*** SOURCE MATERIAL ***

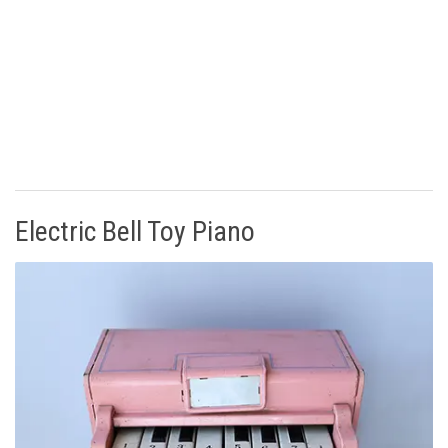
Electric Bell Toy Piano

*** End of SOURCE MATERIAL ***
*** SOURCE MATERIAL ***

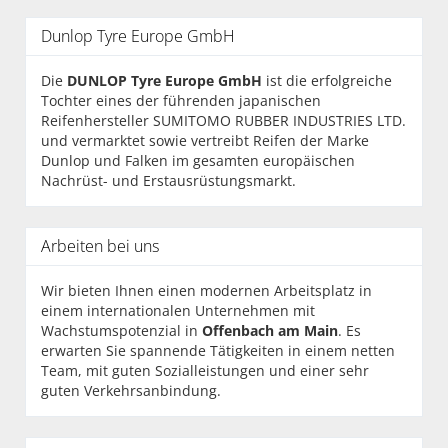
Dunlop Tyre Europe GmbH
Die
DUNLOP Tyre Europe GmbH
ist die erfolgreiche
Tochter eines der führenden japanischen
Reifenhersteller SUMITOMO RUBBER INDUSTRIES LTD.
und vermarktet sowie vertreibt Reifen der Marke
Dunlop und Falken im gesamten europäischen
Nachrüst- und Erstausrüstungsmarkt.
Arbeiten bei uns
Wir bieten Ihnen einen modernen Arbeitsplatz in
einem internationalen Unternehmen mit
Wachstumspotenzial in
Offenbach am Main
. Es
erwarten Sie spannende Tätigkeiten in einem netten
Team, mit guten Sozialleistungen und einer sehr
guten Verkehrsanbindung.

*** End of SOURCE MATERIAL ***

### YOUR ASSIGNMENT
Taking the lines above, repeat exactly those from the line that contains "Reifenhersteller SUMITOMO RUBBER" through the line that contains "guten Verkehrsanbindung.", and both of those lines as well. Include nothing else.

### SOLVED EXERCISE
Reifenhersteller SUMITOMO RUBBER INDUSTRIES LTD.
und vermarktet sowie vertreibt Reifen der Marke
Dunlop und Falken im gesamten europäischen
Nachrüst- und Erstausrüstungsmarkt.
Arbeiten bei uns
Wir bieten Ihnen einen modernen Arbeitsplatz in
einem internationalen Unternehmen mit
Wachstumspotenzial in
Offenbach am Main
. Es
erwarten Sie spannende Tätigkeiten in einem netten
Team, mit guten Sozialleistungen und einer sehr
guten Verkehrsanbindung.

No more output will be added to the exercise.